The bill will be brought to a vote next week but reports on Thursday said that Meretz MK Mossi Raz said that he will vote against the law “because it discriminates and imposes limitations on Arab citizens, a law that establishes whom he is permitted to love and whom not, and a law that views all Arab citizens as demographic and security threats.” The far-left Meretz has voted against the bill in the past.

Likud chairman Miki Zohar said that the Likud would vote for the bill if the coalition supports a bill supporting the legalization of new settlements in the Shomron, one of Prime Minister Naftali Bennett’s campaign promises. However, passing a bill legalizing settlements will face even more opposition from many of the new government’s members and will lead to an even worse coalition crisis.

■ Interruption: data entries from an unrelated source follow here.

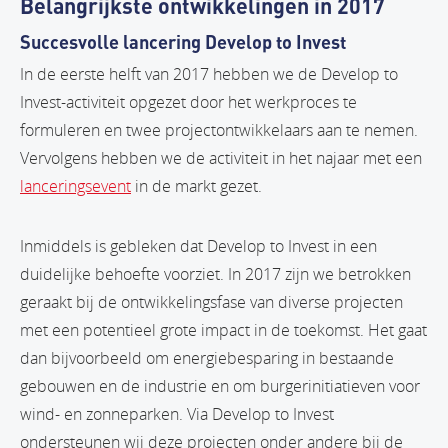
Belangrijkste ontwikkelingen in 2017
Succesvolle lancering Develop to Invest
In de eerste helft van 2017 hebben we de Develop to
Invest-activiteit opgezet door het werkproces te
formuleren en twee projectontwikkelaars aan te nemen.
Vervolgens hebben we de activiteit in het najaar met een
lanceringsevent
in de markt gezet.
Inmiddels is gebleken dat Develop to Invest in een
duidelijke behoefte voorziet. In 2017 zijn we betrokken
geraakt bij de ontwikkelingsfase van diverse projecten
met een potentieel grote impact in de toekomst. Het gaat
dan bijvoorbeeld om energiebesparing in bestaande
gebouwen en de industrie en om burgerinitiatieven voor
wind- en zonneparken. Via Develop to Invest
ondersteunen wij deze projecten onder andere bij de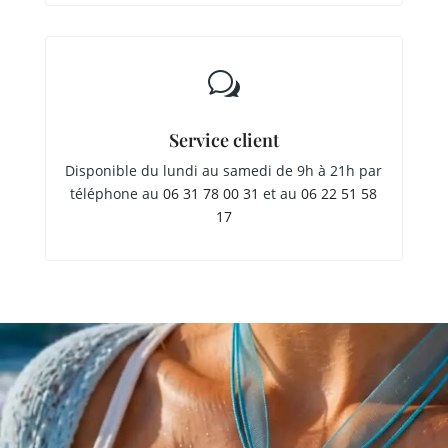
w
Service client
Disponible du lundi au samedi de 9h à 21h par
téléphone au
06 31 78 00 31
et au
06 22 51 58
17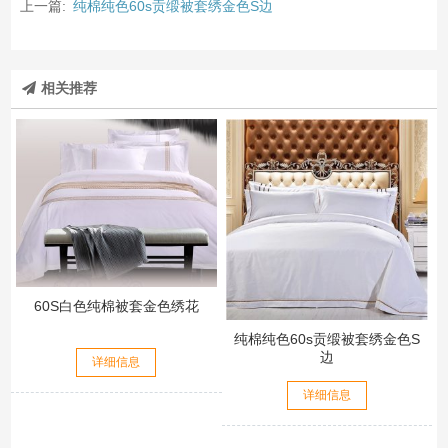
上一篇:
纯棉纯色60s贡缎被套绣金色S边
相关推荐
60S白色纯棉被套金色绣花
纯棉纯色60s贡缎被套绣金色S
边
详细信息
详细信息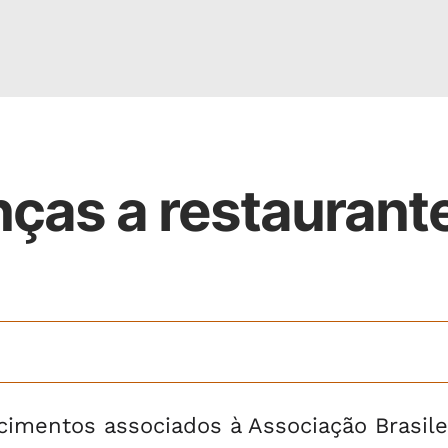
nças a restaurant
cimentos associados à Associação Brasile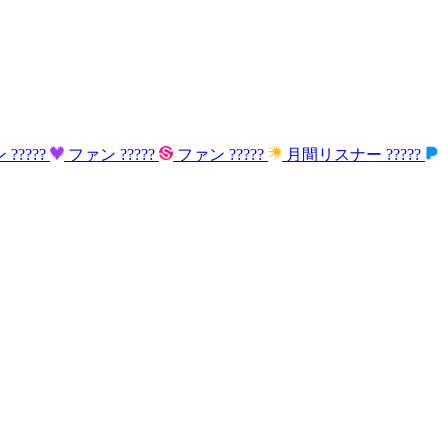
ン
?????
ファン
?????
ファン
?????
月間リスナー
?????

Zohar later wrote on Twitter that the unity government is “simply unable to maintain the State of Israel as a Jewish and democratic state.”

“Because of the illusory composition of Bennett’s weak government, it is unable, on the third day of its existence, to pass an extension of the Family Reunification Law to prevent the naturalization of hundreds of thousands of Palestinians and illegal infiltrators, something that will eliminate the Jewish state.”

Interior Minister Ayelet Shaked stated on Wednesday night that the bill will be brought for a vote next week. “I can’t imagine that the opposition will harm state security in the name of political games,” she wrote on Twitter. “I’m sure they will show the required maturity and support the law. I have no doubt that the head of the opposition [Netanyahu] will fulfill his words that regarding Israeli security that “there is no opposition or coalition. In this issue, we are all one front.”

The bill will only be presented next week after it undergoes a number of reforms in the hope that Ra’am will agree to abstain from the vote rather than voting against it.

“You established a dangerous government without a drop of responsibility, including those who are opposed to Israel as a Jewish state,” Zohar responded to Shaked’s statement. “Extinguishing the fires you ignited is not one of our goals.”

(YWN Israel Desk – Jerusalem)



10 Responses

  1. did yemina keep their promises? Now they want that likud should vote with them.Ayelet Shaked is the same liar
    as Bennet.I said before that this government will not last long

  2. No surprise that Ra’am doesn’t support this bill, it would be crazy if they did.
    What’s surprising, shocking and disgusting is that the ‘right wing’ Likud and Religious Zionist party are not supporting this crucial public security bill, simply to try and shake the government apart.
    Babies.

  3. Letting this law lapse won’t be the end of the world, at least not immediately. And by the time any actual damage can result it can be reenacted. The opposition’s point is to see if this can bring down the government.

  4. aml-
    if they use this as a wedge to topple this bastard coalition and enable a right wing government to take its place it will have been worth it.

  5. the terribleness of the coalition is defined and measured by their disability to pass (good) laws. spiting them and blocking them for no reason other than to demonstrate their inability to govern will shed no evidence on whether or not such a coalition could work.